IIIコース・不安定核の核構造と不安定核を用いた核物性の研究


 原子核は、核子と総称される陽子中性子から構成されています。これらの構成粒子が原子核内でどのような運動をし、どのように分布しているのかは、原子核のもつ磁気モーメント電気四重極モーメントといった物理量に反映されています。ですから、これらの核モーメントを測定することによって、原子核の性質を知ることができるというわけです。βNMR法を用いると、短寿命β放射性核の磁気モーメント、電気四重極モーメントを測定することができます。これらの測定により、原子核構造をより詳しく研究するというのは、我々の研究室の重要な課題の一つです。最近ではIIIコースを使って、20Fの磁気モーメントや、19Oの磁気モーメント、電気四重極モーメントが測定されました。
さてβNMR法は、核を強磁場中に置かれた結晶に埋め込んで行います。IIIコースには強力な電磁石(8000Gauss)が設置されており、βNMR法に不可欠な核偏極を保持するための十分な外磁場を供給することができます。埋め込まれた原子核は結晶中において、周囲の原子核や電子と超微細相互作用を行います。この相互作用によって、原子核の結晶中におけるエネルギー準位ェ決定されます。βNMR法ではこれを直接検出しています。この相互作用は、原子核の持つ磁気モーメント、電気四重極モーメントと、その核が感じる結晶中の微細場によって決まるものなので、核モーメントが分かっていれば結晶中の微細場を測定することが出来るというわけです。
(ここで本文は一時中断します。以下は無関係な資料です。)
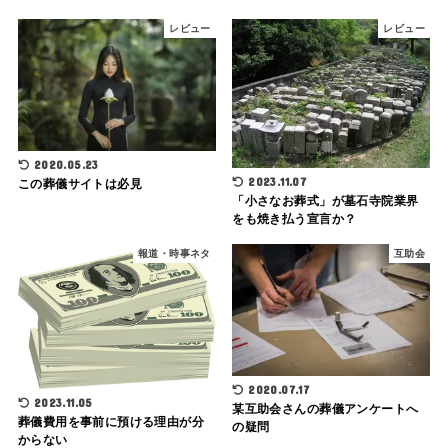
レビュー
レビュー
2020.05.23
2023.11.07
この葬儀サイトは必見
「小さなお葬式」が墓石寺院業界
をも焼き払う宣言か？
報道・時事ネタ
互助会
2020.07.17
2023.11.05
某互助会さんの葬儀アンケートへ
葬儀費用を事前に預ける理由が分
の疑問
からない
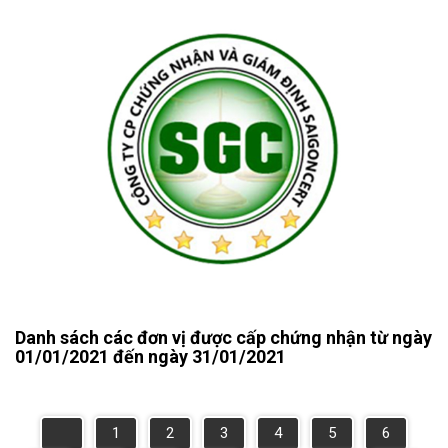
Danh sách các đơn vị được cấp chứng nhận từ ngày
01/01/2021 đến ngày 31/01/2021
1
2
3
4
5
6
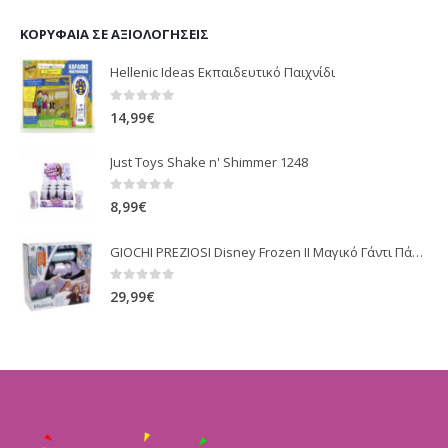
ΚΟΡΥΦΑΊΑ ΣΕ ΑΞΙΟΛΟΓΉΣΕΙΣ
Hellenic Ideas Εκπαιδευτικό Παιχνίδι
0
out of 5
14,99
€
Just Toys Shake n' Shimmer 1248
0
out of 5
8,99
€
GIOCHI PREZIOSI Disney Frozen II Μαγικό Γάντι Πάγου Ψυχρά Και Ανάποδα 2 (FRN71000)
0
out of 5
29,99
€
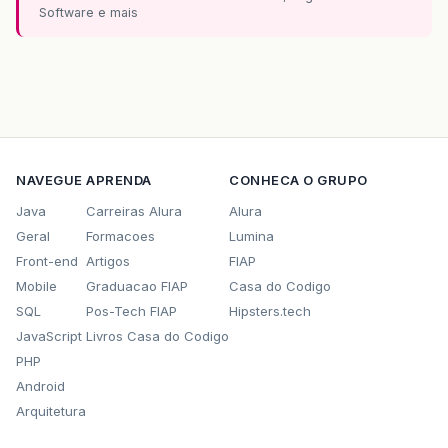
Software e mais
NAVEGUE
APRENDA
CONHECA O GRUPO
Java
Carreiras Alura
Alura
Geral
Formacoes
Lumina
Front-end
Artigos
FIAP
Mobile
Graduacao FIAP
Casa do Codigo
SQL
Pos-Tech FIAP
Hipsters.tech
JavaScript
Livros Casa do Codigo
PHP
Android
Arquitetura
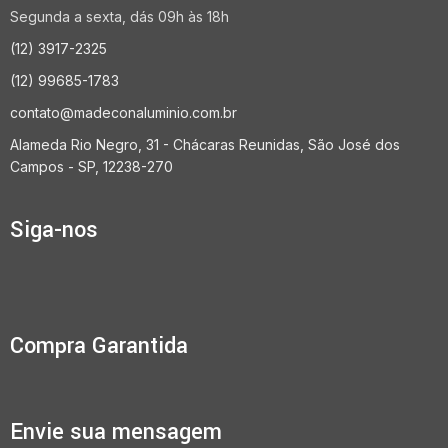
Segunda a sexta, dás 09h às 18h
(12) 3917-2325
(12) 99685-1783
contato@madeconaluminio.com.br
Alameda Rio Negro, 31 - Chácaras Reunidas, São José dos
Campos - SP, 12238-270
Siga-nos
Compra Garantida
Envie sua mensagem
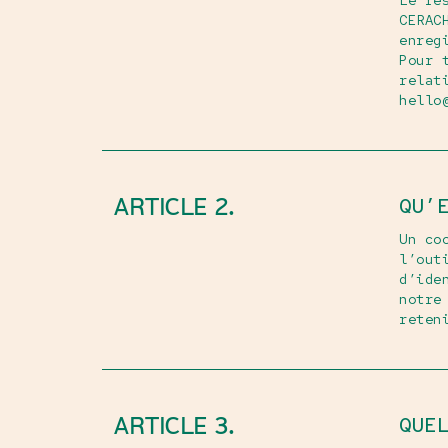
Le re
CERAC
enreg
Pour 
relat
hello
ARTICLE 2.
QU’
Un co
l’out
d’ide
notre
reten
ARTICLE 3.
QUE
また、核反応で生成される不安定核の個数は非常に少ないので、埋め込まれた結晶中では非常に希薄な存在となるため、その結晶中での相互作用には結晶の内部構造が直接反映されることになります。このように、不安定核を用いることによって、結晶の内部構造に関する情報を得ることができるので、我々のコースでは、様々な興味ある物質(金属や半導体、イオン結晶等)を対象とし、その研究に力を入れています。例えば、現代のコンピューター社会を支える半導体の材料であるシリコンや、青色発光半導体ZnSe、イオン結晶ではTiO2等について研究しています。